- What to work on:
Lines to restate from the data below: from the one containing "obtiene de restar" to the one containing "una posición muy", both included. Give them again exactly, and only them.

Extracted page text data

-------

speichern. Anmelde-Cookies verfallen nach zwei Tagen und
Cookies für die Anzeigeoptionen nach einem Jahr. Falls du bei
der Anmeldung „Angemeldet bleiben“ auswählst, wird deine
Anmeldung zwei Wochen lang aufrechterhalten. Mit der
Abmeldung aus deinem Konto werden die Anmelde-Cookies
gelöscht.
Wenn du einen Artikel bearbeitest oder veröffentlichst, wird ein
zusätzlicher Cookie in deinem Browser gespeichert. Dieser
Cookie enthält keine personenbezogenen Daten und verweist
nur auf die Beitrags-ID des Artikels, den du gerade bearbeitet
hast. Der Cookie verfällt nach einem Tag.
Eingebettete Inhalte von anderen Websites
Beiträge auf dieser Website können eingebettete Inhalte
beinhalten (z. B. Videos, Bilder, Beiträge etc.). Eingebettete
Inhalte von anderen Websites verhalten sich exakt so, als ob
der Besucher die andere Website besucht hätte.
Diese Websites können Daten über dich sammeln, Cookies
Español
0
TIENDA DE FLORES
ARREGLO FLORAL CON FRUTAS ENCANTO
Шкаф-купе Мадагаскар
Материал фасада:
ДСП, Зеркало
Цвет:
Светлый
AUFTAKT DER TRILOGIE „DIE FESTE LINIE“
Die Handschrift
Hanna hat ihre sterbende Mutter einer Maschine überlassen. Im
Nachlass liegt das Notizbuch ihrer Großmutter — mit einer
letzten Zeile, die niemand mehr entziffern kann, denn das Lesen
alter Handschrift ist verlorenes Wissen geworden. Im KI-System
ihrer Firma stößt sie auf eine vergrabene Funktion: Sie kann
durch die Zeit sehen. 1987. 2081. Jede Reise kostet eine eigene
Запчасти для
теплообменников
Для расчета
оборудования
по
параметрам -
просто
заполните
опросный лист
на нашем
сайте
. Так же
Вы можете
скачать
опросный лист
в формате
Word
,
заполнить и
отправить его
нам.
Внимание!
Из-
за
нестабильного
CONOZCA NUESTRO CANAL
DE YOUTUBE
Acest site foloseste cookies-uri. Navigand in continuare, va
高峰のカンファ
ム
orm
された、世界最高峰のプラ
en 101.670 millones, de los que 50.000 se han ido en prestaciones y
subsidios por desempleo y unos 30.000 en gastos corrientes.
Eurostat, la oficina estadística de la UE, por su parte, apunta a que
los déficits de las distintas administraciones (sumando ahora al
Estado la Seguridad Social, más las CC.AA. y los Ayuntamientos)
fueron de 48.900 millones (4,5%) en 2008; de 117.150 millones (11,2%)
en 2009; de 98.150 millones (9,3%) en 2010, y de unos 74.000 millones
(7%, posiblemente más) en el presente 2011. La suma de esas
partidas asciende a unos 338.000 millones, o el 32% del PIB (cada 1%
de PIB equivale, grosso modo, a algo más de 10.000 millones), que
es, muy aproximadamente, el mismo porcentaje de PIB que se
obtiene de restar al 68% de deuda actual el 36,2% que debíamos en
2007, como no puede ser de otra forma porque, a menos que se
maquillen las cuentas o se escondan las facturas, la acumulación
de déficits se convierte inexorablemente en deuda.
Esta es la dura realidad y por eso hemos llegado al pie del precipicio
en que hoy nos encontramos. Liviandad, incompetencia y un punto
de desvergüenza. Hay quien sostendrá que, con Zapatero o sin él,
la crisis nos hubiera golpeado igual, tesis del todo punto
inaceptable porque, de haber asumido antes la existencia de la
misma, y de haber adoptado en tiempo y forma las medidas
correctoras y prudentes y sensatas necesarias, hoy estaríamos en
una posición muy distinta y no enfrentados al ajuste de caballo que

-------

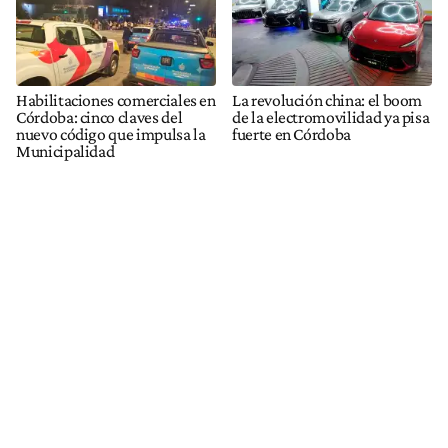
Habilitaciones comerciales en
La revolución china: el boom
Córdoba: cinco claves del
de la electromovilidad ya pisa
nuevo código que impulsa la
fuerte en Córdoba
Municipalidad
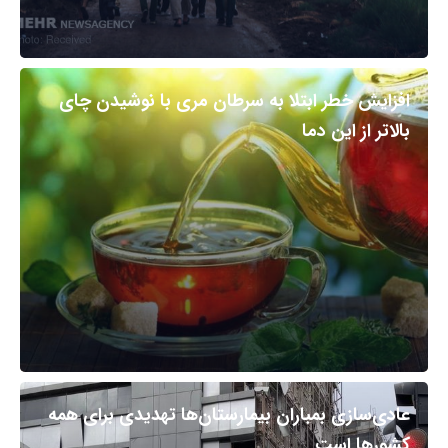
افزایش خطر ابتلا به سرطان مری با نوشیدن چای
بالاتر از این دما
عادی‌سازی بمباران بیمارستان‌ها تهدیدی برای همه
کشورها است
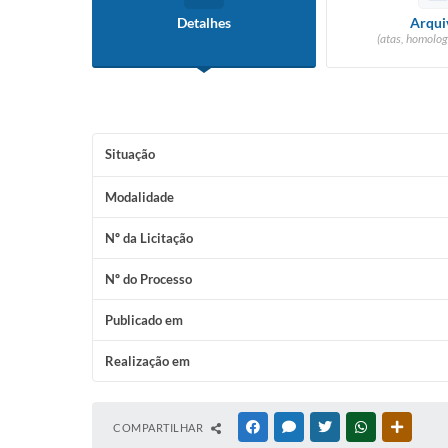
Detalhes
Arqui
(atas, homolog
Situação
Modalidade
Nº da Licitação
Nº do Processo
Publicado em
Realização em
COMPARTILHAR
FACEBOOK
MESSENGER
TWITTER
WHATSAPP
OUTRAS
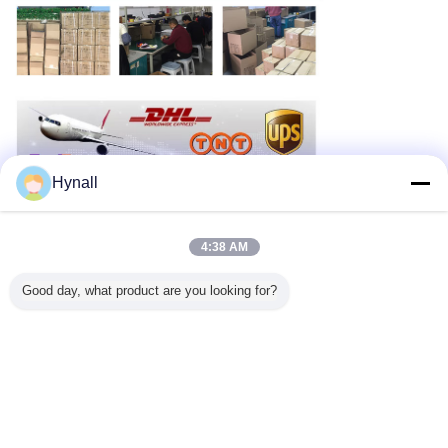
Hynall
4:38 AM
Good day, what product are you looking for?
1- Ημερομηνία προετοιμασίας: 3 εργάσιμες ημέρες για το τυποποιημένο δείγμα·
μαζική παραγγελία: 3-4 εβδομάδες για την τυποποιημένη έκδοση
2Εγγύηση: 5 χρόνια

-------

- Answer to the problem:
obtiene de restar al 68% de deuda actual el 36,2% que debíamos en
2007, como no puede ser de otra forma porque, a menos que se
maquillen las cuentas o se escondan las facturas, la acumulación
de déficits se convierte inexorablemente en deuda.
Esta es la dura realidad y por eso hemos llegado al pie del precipicio
en que hoy nos encontramos. Liviandad, incompetencia y un punto
de desvergüenza. Hay quien sostendrá que, con Zapatero o sin él,
la crisis nos hubiera golpeado igual, tesis del todo punto
inaceptable porque, de haber asumido antes la existencia de la
misma, y de haber adoptado en tiempo y forma las medidas
correctoras y prudentes y sensatas necesarias, hoy estaríamos en
una posición muy distinta y no enfrentados al ajuste de caballo que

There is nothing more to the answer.